Barfuß im Wald

 

Odine Johne empfindet als großes Glück, dass sie beruflich das macht, wovon sie schon als Kind träumte und was sie auch beizeiten praktizierte: Schauspielen. Sie verkörperte Hauptrollen in Märchen,- Kino- und anderen Filmen, mischte und mischt in vielen Formaten mit, die in Deutschland Rang und Namen haben.
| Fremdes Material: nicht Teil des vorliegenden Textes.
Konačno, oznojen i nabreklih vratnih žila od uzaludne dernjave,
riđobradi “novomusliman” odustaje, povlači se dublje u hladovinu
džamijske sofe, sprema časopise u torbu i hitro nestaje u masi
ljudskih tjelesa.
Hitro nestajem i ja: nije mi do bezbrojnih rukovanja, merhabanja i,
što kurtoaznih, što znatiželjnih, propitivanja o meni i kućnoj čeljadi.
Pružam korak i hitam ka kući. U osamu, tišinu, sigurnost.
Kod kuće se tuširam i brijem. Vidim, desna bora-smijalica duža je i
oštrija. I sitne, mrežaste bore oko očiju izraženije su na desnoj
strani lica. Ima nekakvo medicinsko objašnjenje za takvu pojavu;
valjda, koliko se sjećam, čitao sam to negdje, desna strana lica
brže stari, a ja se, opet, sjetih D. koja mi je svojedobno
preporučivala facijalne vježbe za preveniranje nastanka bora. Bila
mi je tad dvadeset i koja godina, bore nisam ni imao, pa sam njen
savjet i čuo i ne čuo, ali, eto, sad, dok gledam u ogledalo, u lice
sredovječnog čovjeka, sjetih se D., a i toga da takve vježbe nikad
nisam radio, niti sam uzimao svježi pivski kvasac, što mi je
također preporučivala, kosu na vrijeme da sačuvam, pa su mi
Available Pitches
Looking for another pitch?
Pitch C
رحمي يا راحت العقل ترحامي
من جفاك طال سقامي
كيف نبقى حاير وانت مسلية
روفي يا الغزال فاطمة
Odine Johne; Foto von Niklas Vogt

Odine Johne; Foto von Niklas Vogt

Wie und wo alles begann, warum es toll ist, im Wald Auge in Auge mit einem Reh zu stehen, wieso sie sich gerne an Luk Perceval erinnert oder was den Moment, wenn der Regisseur „Bitte“ sagt, magisch macht, erzählt uns Odine hier und jetzt:

 

„Wenn alles gut läuft, ist das Spielen ganz leicht“

 

JJ: Odine, hast du als kleines Mädchen schon zuhause, im Kindergarten oder in der Schule auf den entsprechenden kleinen Bühnen gestanden?

Odine Johne: Ja, ich habe eigentlich schon seit ich denken kann irgendwas mit meiner Fantasie angestellt: mir Geschichten ausgedacht, mich oft verkleidet oder Puppentheater mit Kuscheltieren gespielt. Als Kind war ich dann in einer Theatergruppe in einem Marionettentheater, das direkt gegenüber von unserem Haus war.

JJ: War deine Hauptrolle im Jahr 2009 in der ARD-Verfilmung von „Brüderchen & Schwesterchen“ dann so etwas die Erfüllung eines Kindheitstraumes?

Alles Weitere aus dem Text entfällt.